(Material supplied Opens)
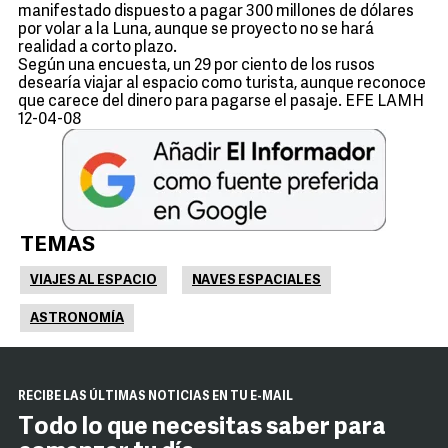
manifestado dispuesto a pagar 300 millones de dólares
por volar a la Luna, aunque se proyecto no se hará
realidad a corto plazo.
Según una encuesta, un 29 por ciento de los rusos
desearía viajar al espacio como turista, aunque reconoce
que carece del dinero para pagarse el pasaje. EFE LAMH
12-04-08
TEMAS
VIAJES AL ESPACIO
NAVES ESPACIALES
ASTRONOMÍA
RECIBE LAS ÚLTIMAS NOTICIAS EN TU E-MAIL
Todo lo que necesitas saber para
(Material supplied Closes)
(Material supplied Opens)
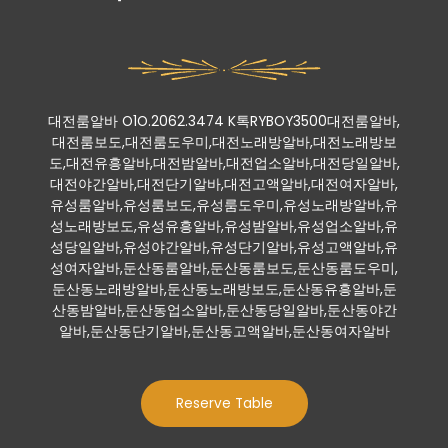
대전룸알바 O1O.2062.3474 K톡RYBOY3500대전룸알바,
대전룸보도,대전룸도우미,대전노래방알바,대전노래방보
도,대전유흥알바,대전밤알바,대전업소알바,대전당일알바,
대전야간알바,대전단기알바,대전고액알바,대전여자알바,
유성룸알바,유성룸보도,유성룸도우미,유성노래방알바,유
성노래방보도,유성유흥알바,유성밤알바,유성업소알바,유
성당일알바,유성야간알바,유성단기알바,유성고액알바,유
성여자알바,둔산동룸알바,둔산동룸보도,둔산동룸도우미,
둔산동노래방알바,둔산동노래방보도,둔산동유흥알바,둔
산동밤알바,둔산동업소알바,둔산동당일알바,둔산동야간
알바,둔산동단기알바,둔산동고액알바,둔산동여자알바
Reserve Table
(Material supplied Closes)
▶ What is needed
Using the entries above, repeat only the lines from the one containing "por volar a" through the one containing "Todo lo que necesitas saber para", end lines included.

▶ Answer to the problem
por volar a la Luna, aunque se proyecto no se hará
realidad a corto plazo.
Según una encuesta, un 29 por ciento de los rusos
desearía viajar al espacio como turista, aunque reconoce
que carece del dinero para pagarse el pasaje. EFE LAMH
12-04-08
TEMAS
VIAJES AL ESPACIO
NAVES ESPACIALES
ASTRONOMÍA
RECIBE LAS ÚLTIMAS NOTICIAS EN TU E-MAIL
Todo lo que necesitas saber para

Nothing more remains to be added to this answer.